Option A: Docker (recommended)

From examples/voice_agent_webrtc_langgraph/:

docker compose up --build -d

Then open http://<machine-ip>:9000/.

Chrome on http origins: enable “Insecure origins treated as secure” at chrome://flags/ and add http://<machine-ip>:9000.

Option B: Python (local)

Requires Python 3.12 and uv.

cd examples/voice_agent_webrtc_langgraph
uv run pipeline.py

Then start the UI from ui/ (see examples/voice_agent_webrtc_langgraph/ui/README.md).

4) Swap TTS providers (Magpie ⇄ ElevenLabs)
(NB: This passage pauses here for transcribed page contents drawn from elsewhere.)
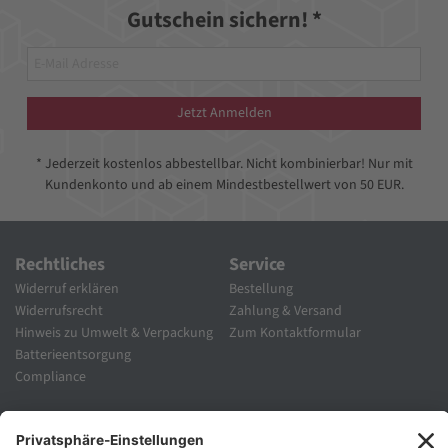
Gutschein sichern! *
Jetzt Anmelden
* Jederzeit kostenlos abbestellbar. Nicht kombinierbar! Nur mit
Kundenkonto und ab einem Mindestbestellwert von 50 EUR.
Rechtliches
Service
Widerruf erklären
Bestellung
Widerrufsrecht
Zahlung & Versand
Hinweis zu Umwelt & Verpackung
Zum Kontaktformular
Batterieentsorgung
Compliance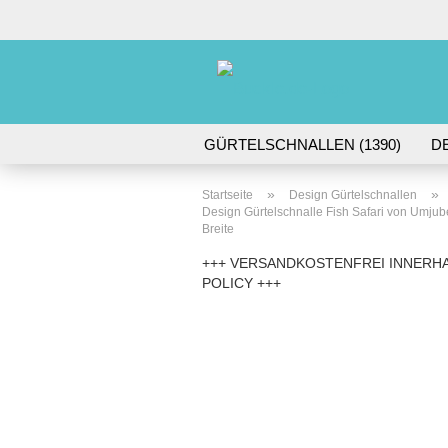
GÜRTELSCHNALLEN (1390)
D
DORNSCHNALLEN (61)
GÜRTE
»
»
Startseite
Design Gürtelschnallen
Design Gürtelschnalle Fish Safari von Umjubelt
Breite
+++ VERSANDKOSTENFREI INNERHA
POLICY +++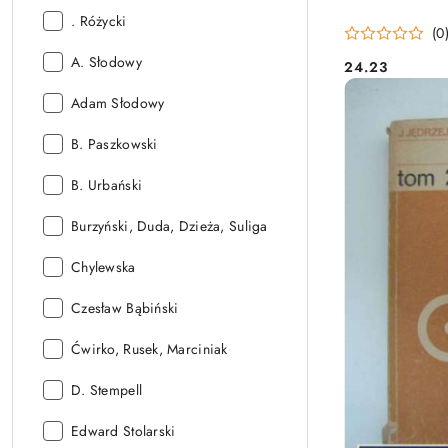
Autor:
. Różycki
(0
Autor:
A. Słodowy
24.23
Cena:
Autor:
Adam Słodowy
Autor:
B. Paszkowski
Autor:
B. Urbański
Autor:
Burzyński, Duda, Dzieża, Suliga
Autor:
Chylewska
Autor:
Czesław Bąbiński
Autor:
Ćwirko, Rusek, Marciniak
Autor:
D. Stempell
Autor:
Edward Stolarski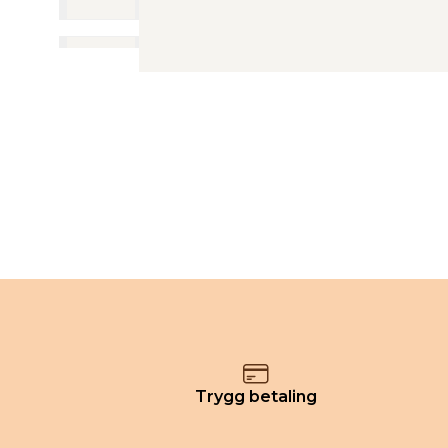
Trygg betaling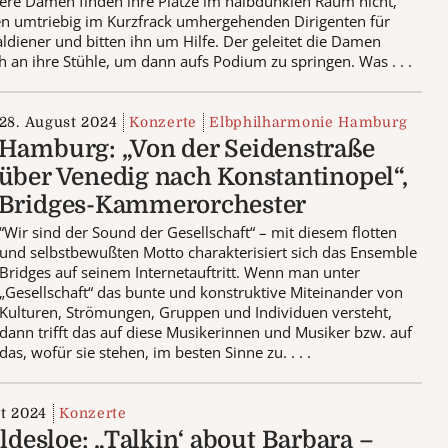
ltere Damen finden ihre Plätze im halbdunklen Raum nicht,
en umtriebig im Kurzfrack umhergehenden Dirigenten für
ldiener und bitten ihn um Hilfe. Der geleitet die Damen
h an ihre Stühle, um dann aufs Podium zu springen. Was . . .
28. August 2024
Konzerte
Elbphilharmonie Hamburg
Hamburg: „Von der Seidenstraße
über Venedig nach Konstantinopel“,
Bridges-Kammerorchester
“Wir sind der Sound der Gesellschaft“ – mit diesem flotten
und selbstbewußten Motto charakterisiert sich das Ensemble
Bridges auf seinem Internetauftritt. Wenn man unter
„Gesellschaft“ das bunte und konstruktive Miteinander von
Kulturen, Strömungen, Gruppen und Individuen versteht,
dann trifft das auf diese Musikerinnen und Musiker bzw. auf
das, wofür sie stehen, im besten Sinne zu. . . .
st 2024
Konzerte
ldesloe: „Talkin‘ about Barbara –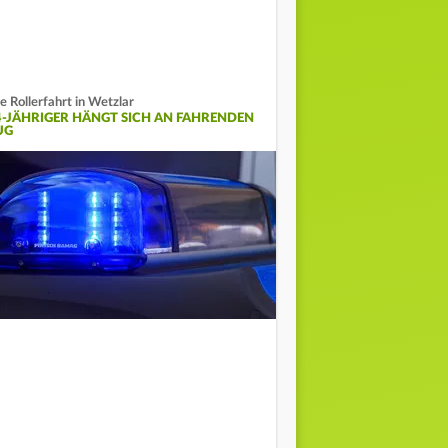
re Rollerfahrt in Wetzlar
4-JÄHRIGER HÄNGT SICH AN FAHRENDEN
UG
The default TTS in examples/voice_agent_webrtc_langgraph/pipeline.py is NVIDIA Riva Magpie via NIM:

from nvidia_pipecat.services.riva_speech import RivaTTSService

tts = RivaTTSService(
    api_key=os.getenv("RIVA_API_KEY"),
    function_id=os.getenv("NVIDIA_TTS_FUNCTION_ID", "4e813649-d5e4-4020-b2be-2b918396d19d"),
    voice_id=os.getenv("RIVA_TTS_VOICE_ID", "Magpie-ZeroShot.Female-1"),
    model=os.getenv("RIVA_TTS_MODEL", "magpie_tts_ensemble-Magpie-ZeroShot"),
    language=os.getenv("RIVA_TTS_LANGUAGE", "en-US"),
    zero_shot_audio_prompt_file=(
        Path(os.getenv("ZERO_SHOT_AUDIO_PROMPT")) if os.getenv("ZERO_SHOT_AUDIO_PROMPT") else None
    ),
)

To use ElevenLabs instead:

Ensure ElevenLabs support is available (included via project deps).
Set environment:
- ELEVENLABS_API_KEY
- Optionally ELEVENLABS_VOICE_ID and any model-specific settings
Edit examples/voice_agent_webrtc_langgraph/pipeline.py to import and construct ElevenLabs TTS:

from nvidia_pipecat.services.elevenlabs import ElevenLabsTTSServiceWithEndOfSpeech

# Replace the RivaTTSService(...) block with:
tts = ElevenLabsTTSServiceWithEndOfSpeech(
    api_key=os.getenv("ELEVENLABS_API_KEY"),
    voice_id=os.getenv("ELEVENLABS_VOICE_ID", "Rachel"),
    sample_rate=16000,
    channels=1,
)

No other pipeline changes are required; transcript synchronization supports ElevenLabs end‑of‑speech events.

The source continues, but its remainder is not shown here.